DATA IN THIS EXERCISE:
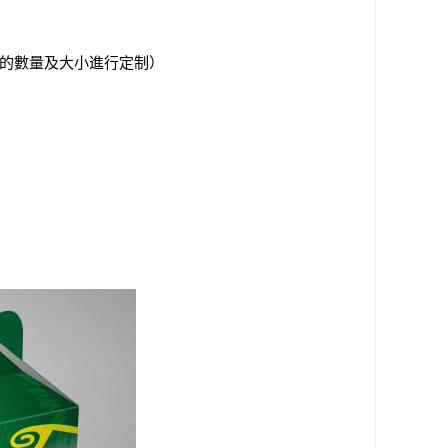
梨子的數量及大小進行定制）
---
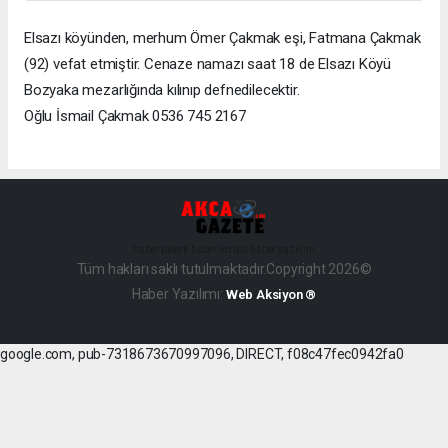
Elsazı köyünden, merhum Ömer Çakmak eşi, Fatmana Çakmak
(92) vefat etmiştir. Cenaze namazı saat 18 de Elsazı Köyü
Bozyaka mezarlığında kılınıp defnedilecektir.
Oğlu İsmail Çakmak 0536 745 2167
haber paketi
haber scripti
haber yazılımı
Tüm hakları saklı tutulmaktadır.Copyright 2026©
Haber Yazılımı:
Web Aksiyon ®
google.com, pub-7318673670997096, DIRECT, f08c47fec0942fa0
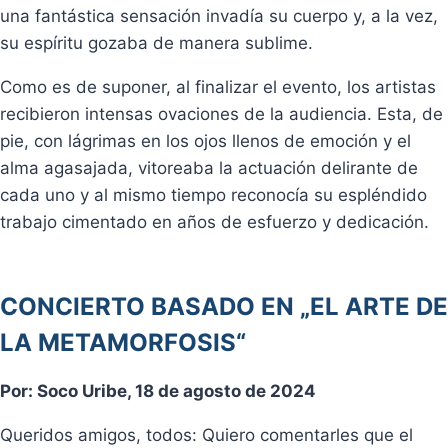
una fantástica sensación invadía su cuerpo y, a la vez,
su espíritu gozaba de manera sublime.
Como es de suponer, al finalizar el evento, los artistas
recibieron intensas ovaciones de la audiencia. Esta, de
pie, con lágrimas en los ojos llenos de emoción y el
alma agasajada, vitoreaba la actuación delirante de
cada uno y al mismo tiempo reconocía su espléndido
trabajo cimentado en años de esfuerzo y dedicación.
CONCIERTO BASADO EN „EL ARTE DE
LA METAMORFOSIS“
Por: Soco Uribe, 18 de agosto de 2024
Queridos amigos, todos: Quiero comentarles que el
--
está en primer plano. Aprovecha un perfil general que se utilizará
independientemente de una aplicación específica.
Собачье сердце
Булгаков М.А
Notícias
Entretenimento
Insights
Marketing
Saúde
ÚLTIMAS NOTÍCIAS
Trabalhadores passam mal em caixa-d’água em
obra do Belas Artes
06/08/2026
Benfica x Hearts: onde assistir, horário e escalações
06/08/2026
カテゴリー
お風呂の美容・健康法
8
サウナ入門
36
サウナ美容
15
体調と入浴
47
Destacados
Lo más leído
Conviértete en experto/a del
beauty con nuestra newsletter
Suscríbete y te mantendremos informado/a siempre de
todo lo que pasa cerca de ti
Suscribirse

BRIEF:
Scan the records above for the string "Elsazı", then report every line that contains it.

EXERCISE RESULT:
Elsazı köyünden, merhum Ömer Çakmak eşi, Fatmana Çakmak
(92) vefat etmiştir. Cenaze namazı saat 18 de Elsazı Köyü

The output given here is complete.